**Exercise goal**
If a line in the data below contains "Wolfgang", copy it.

Page images and extracted text
=======

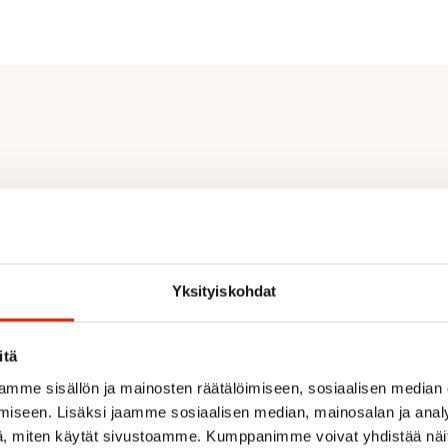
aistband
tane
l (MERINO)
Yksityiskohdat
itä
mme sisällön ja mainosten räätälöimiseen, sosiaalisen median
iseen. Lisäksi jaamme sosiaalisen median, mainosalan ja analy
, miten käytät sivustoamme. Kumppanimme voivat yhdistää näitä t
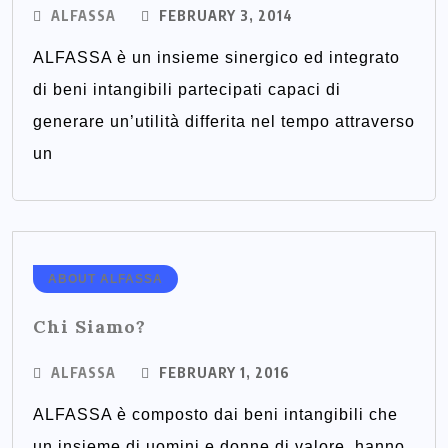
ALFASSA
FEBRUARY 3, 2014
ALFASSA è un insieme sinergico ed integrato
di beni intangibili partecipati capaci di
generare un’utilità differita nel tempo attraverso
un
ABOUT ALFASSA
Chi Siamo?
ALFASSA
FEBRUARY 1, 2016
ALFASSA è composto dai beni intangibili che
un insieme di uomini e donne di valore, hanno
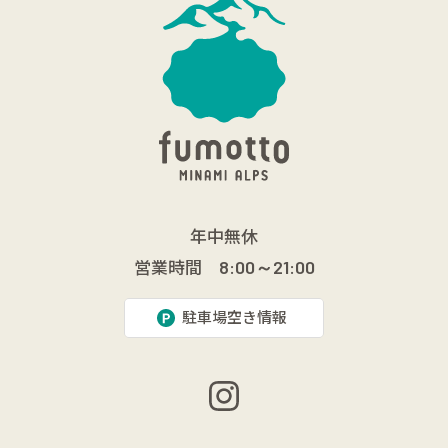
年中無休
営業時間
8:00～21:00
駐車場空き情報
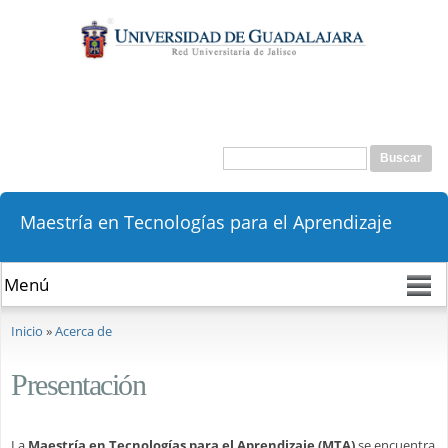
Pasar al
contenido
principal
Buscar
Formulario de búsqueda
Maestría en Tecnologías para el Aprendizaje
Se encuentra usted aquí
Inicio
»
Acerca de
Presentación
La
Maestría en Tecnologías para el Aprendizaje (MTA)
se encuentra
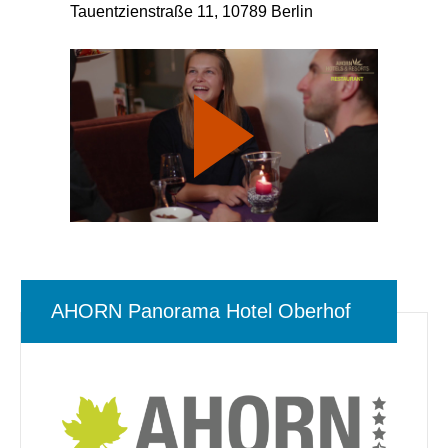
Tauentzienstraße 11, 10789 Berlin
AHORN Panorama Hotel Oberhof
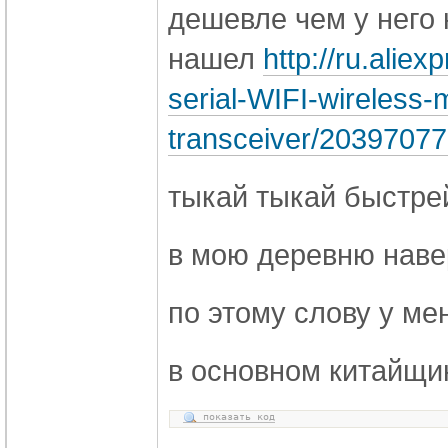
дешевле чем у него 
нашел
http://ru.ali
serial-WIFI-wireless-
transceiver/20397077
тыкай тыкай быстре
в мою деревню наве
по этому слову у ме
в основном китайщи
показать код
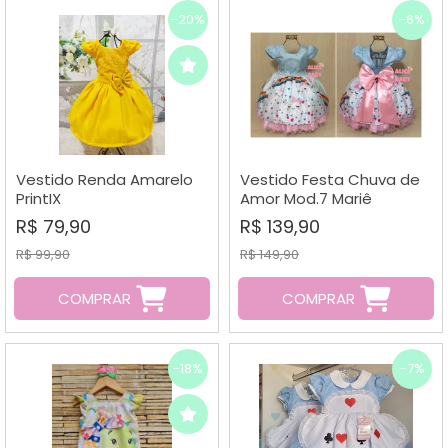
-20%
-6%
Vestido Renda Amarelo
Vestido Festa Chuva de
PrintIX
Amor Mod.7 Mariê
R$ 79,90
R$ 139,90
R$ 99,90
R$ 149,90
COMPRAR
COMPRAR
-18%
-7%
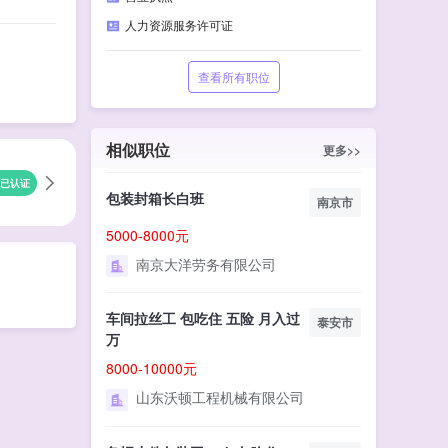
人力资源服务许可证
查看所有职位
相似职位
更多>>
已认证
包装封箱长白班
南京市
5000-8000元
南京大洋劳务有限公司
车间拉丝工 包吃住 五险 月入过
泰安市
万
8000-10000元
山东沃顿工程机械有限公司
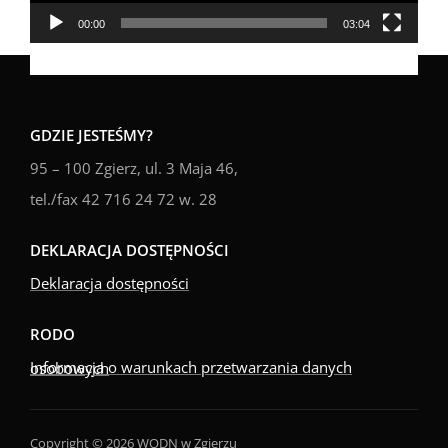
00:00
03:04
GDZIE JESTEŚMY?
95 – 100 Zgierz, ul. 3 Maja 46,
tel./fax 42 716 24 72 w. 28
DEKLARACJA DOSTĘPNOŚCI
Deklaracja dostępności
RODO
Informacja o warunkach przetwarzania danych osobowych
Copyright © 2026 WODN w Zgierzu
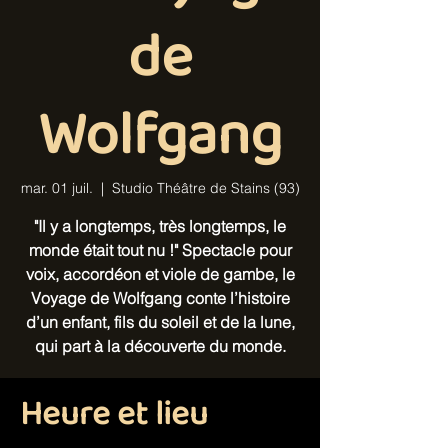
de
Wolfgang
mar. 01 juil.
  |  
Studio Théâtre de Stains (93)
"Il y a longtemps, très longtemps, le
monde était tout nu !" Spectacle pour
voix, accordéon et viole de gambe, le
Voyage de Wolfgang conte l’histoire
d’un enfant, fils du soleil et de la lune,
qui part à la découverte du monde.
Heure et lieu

=======

**Answer below**
Wolfgang
Voyage de Wolfgang conte l’histoire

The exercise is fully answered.